WE do not find it recorded in the New Testament that our Wayshower, Christ Jesus, ever employed a material remedy in the cure of the sick or sinning. He never divided his allegiance between Spirit and matter, good and evil. All his demonstrations of healing and reformation were based on his understanding of God as Love, Spirit, and of man as created in His image and likeness, spiritual, perfect, upright, whole, and free; in other words, of man as God's expression or reflection.
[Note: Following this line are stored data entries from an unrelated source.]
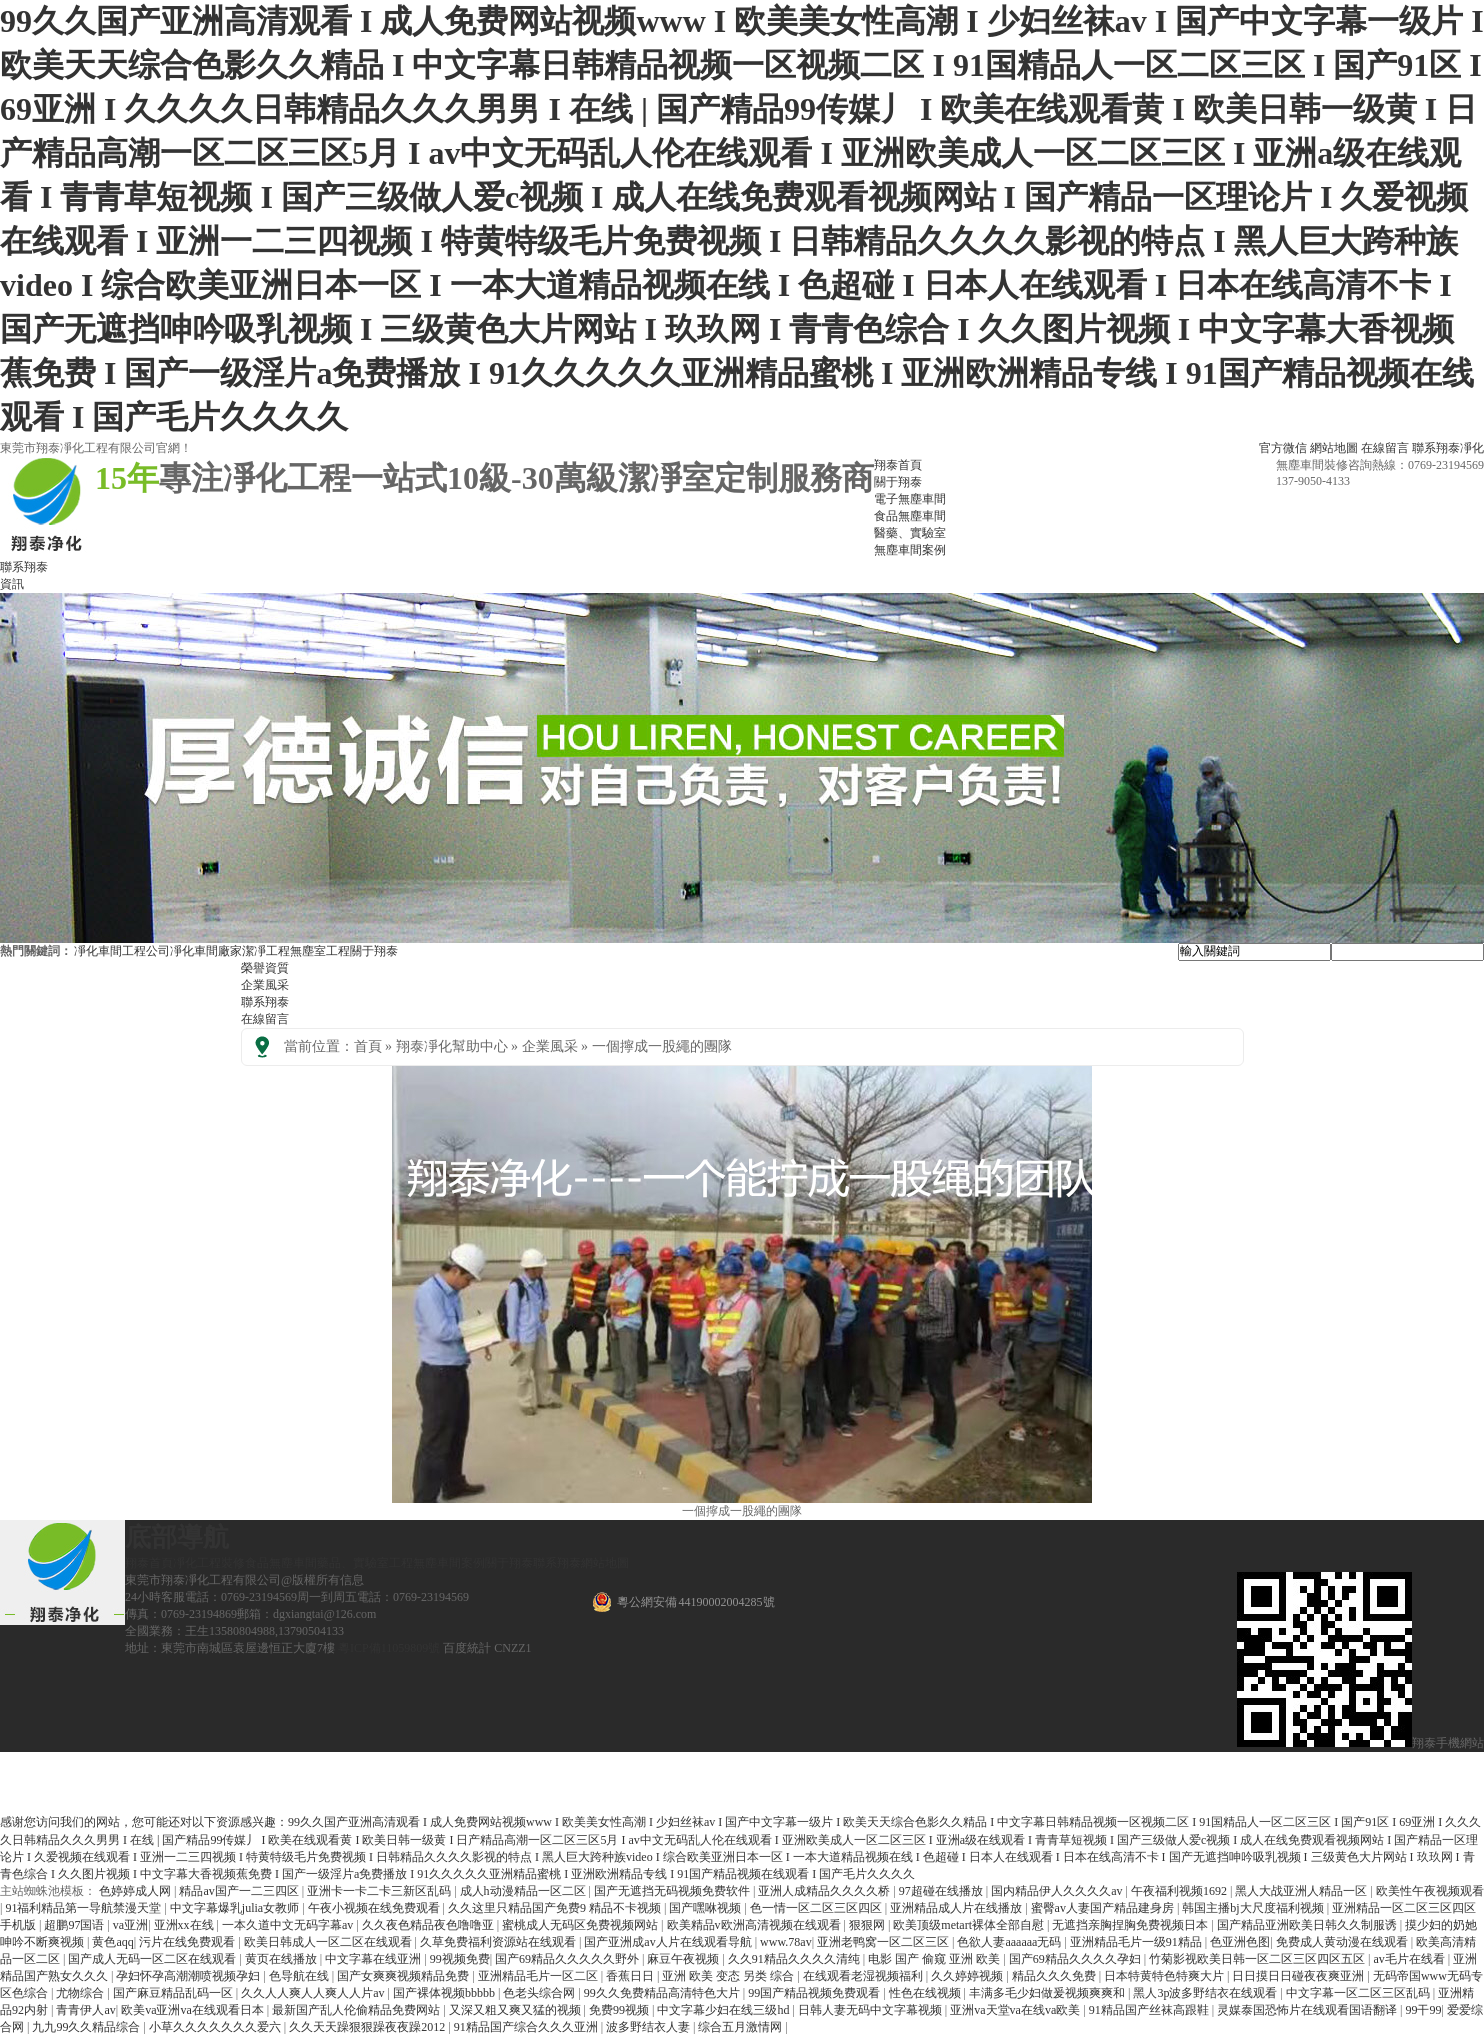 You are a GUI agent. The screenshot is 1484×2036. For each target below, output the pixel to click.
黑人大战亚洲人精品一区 (1302, 1891)
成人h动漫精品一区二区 (524, 1891)
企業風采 (265, 985)
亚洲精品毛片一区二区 (539, 1976)
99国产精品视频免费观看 (815, 1993)
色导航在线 (300, 1976)
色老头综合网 (540, 1993)
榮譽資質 (265, 968)
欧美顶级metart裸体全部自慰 (970, 1925)
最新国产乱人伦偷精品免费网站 (357, 2010)
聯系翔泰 (24, 567)
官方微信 (1283, 448)
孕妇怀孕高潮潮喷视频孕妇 (189, 1976)
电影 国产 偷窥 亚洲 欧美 (935, 1959)
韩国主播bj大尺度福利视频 (1254, 1908)
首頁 (368, 1046)
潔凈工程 (266, 951)
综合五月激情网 (741, 2027)
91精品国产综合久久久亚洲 (527, 2027)
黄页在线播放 (282, 1959)
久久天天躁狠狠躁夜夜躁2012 (368, 2027)
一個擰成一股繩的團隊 (662, 1046)
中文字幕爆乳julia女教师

Then, for man to reflect his creator it is necessary for him to express completeness, entireness, apart from any material sense of existence.
The statement that Jesus' healings were performed without any resort to material means may be challenged by the question, How can one account for the healing of the man born blind, whose eyes Jesus anointed with the clay? This inquiry is answered by Mary Baker Eddy in an article entitled "Spirit and Law" in "Miscellaneous Writings" (p. 258), where she says, "When, through Mind, he restored sight to the blind, he figuratively and literally spat upon matter; and, anointing the wounded spirit with the great truth that God is All, he demonstrated the healing power and supremacy of the law of Life and Love." This law of Life and Love is available to all; and when spiritually understood it can be applied in meeting mankind's needs under all circumstances and conditions.
As the man born blind obediently followed Jesus' command to wash, and came seeing, so down through the ages those who have sought the Christ, Truth, in their various needs, and have obediently followed the way pointed out by the Master, have received God's blessings. Through Jesus' work, the sick were healed, the lame walked, the dumb spake, and the dead were raised; and obedience to the Christ, Truth, will always deliver mankind from the thralldom of the enslaving senses, with their false sense of life in matter. "Wash you, make you clean; put away the evil of your doings from before mine eyes; cease to do evil; learn to do well," the prophet Isaiah represents God as saying; and then follow these illuminating words: "If ye be willing and obedient, ye shall eat the good of the land."